O art. 84, § 2º, do EPD, prevê que “é facultado à pessoa com deficiência a adoção de processo de tomada de decisão apoiada”. Esse instituto foi inserido no CC pelo EPD, especificamente no art. 1783-A, passando a conviver ao lado da curatela e da tutela.

Define-se como um processo judicial, iniciado pela própria pessoa com deficiência, pelo qual elegerá ao menos 2 (duas) pessoas idôneas, com as quais mantenha vínculos e que gozem de sua confiança, para prestar-lhe apoio na tomada de decisão sobre atos da vida civil, fornecendo-lhes os elementos e informações necessários para que possa exercer sua capacidade, de modo a permitir a realização de atos válidos.

Nesse caso, o apoiador e a pessoa com deficiência, conjuntamente, já apresentarão um termo contendo os limites do apoio que será prestado, o prazo e o detalhamento do apoio, prestigiando-se sempre a vontade do apoiado. Caso haja divergência entre os apoiadores e o apoiado, e havendo simples risco de prejuízo na realização do negócio jurídico, caberá ao juiz resolvê-la.

Como forma de proteção do interesse da pessoa com deficiência, será obrigatoriamente ouvido o MP, o próprio requerente e uma equipe multidisciplinar. E o MP, provocado pelo apoiado, poderá requerer a destituição e substituição do apoiador, uma vez demonstrada uma atuação inadequada e incompatível com os seus deveres. Tal apoiador terá o dever de prestar contas, nos moldes da curatela, cujas regras são aplicáveis por analogia legal.

  1. CONCLUSÃO

Como dito no início destas reflexões, partiu-se de uma incontestável premissa dogmática adotada pelo Egrégio STJ, no RESP 1.927.423, qual seja a de que não existe nulidade ou anulabilidade – espécies do gênero invalidade – sem que haja uma previsão legal sancionando um determinado fato jurídico, em relação ao objeto ou ao sujeito do ato jurídico.

Muito embora o art. 3º do Código Civil, com a redação dada pela Lei 13.146/2015, realmente preveja, tão somente, a hipótese do menor de 16 anos como causa de incapacidade, é preciso reconhecer o caráter exemplificativo desse dispositivo, a possibilitar a existência de outras hipóteses de incapacidade, desde que previstas em Lei Federal.

É o que estabelece o art. 84 do EPD, ao adotar a regra geral da capacidade em seu caput – afinal, sempre ensinou a doutrina civil que a capacidade se presume e a incapacidade deve ser demonstrada – e prever a possibilidade de curatela em seu § 1º, em circunstâncias minuciosamente descritas e que precisam forçosamente serem provadas em juízo, com a participação diligente do Ministério Público.
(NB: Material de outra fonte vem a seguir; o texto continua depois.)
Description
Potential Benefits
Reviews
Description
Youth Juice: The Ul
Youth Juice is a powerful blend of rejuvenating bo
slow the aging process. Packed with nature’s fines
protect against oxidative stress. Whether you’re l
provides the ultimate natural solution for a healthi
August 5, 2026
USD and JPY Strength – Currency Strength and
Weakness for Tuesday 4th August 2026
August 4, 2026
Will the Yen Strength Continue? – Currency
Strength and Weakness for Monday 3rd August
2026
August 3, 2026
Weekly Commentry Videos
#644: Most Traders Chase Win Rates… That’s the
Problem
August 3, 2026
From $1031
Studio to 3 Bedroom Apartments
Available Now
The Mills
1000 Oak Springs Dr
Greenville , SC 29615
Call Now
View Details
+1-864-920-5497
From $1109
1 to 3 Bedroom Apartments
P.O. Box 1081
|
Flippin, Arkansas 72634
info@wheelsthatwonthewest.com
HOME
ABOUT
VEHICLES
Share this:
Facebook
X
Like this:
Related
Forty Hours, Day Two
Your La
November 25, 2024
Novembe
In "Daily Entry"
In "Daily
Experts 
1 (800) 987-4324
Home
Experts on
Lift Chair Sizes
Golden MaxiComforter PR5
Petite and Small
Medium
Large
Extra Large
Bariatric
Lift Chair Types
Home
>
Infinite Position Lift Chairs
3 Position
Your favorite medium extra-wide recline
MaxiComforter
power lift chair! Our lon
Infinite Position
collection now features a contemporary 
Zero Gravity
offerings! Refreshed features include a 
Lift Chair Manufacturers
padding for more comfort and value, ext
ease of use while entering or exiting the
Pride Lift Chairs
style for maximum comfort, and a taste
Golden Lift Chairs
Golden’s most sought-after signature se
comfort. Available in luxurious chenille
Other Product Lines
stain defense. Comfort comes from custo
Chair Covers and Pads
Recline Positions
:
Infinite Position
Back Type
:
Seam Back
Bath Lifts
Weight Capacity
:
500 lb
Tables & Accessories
Porém, uma vez demonstradas, reconhece-se a incongruência de se reconhecer a curatela de pessoas capazes, pois esse instituto possui como função suprir a incapacidade, de modo que possa a pessoa desprovida de condições de conduzir-se por si só estabelecer uma atuação indireta – incapacidade absoluta, sendo representada – ou uma atuação direta – incapacidade relativa, sendo assistida.
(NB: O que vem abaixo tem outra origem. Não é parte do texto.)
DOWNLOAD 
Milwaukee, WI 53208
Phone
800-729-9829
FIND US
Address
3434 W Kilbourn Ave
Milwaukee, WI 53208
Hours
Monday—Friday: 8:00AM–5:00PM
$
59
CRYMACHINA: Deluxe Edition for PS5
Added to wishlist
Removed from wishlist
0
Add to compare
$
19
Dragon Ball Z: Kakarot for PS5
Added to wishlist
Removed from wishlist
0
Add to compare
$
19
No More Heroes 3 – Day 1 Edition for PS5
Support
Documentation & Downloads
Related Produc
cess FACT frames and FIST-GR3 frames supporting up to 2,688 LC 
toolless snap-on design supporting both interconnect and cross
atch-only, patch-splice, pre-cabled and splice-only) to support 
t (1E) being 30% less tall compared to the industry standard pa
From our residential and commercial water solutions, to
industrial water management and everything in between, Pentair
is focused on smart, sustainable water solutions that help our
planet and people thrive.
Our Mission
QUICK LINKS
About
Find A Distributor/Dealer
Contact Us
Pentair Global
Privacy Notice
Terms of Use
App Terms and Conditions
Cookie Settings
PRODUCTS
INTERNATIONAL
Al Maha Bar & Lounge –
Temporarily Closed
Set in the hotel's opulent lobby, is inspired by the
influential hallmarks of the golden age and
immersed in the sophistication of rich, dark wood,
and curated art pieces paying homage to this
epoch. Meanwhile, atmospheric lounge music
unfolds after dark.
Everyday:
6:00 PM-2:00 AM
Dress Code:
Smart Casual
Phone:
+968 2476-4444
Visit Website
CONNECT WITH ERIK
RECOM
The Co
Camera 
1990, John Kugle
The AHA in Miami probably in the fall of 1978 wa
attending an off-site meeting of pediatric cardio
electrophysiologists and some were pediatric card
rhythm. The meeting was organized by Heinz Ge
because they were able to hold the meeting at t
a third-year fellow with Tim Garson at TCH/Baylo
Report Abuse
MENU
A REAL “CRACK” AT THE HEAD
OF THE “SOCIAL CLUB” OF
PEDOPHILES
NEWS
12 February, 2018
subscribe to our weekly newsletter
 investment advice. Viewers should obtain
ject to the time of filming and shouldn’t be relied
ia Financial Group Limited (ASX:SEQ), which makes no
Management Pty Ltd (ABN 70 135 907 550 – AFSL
Esse raciocínio, pelo que se acredita, conforma a interpretação do art. 84 do EPD não apenas com a coerência que o sistema deve preservar, mas, acima de tudo, com a  promoção do princípio da dignidade da pessoa humana em sua função concreta e não meramente retórica, considerando que não se pode reconhecer o exercício de atos de autonomia para aqueles que, lamentavelmente, não possuem condições de discernimento.

Notas:

1 Decisão unânime tomada pela 3ª Turma, sendo o recurso relatado pelo talentoso Min. Marco Aurélio Belizze.

Palavras Chaves

Incapacidade absoluta. Deficiência. Possibilidade.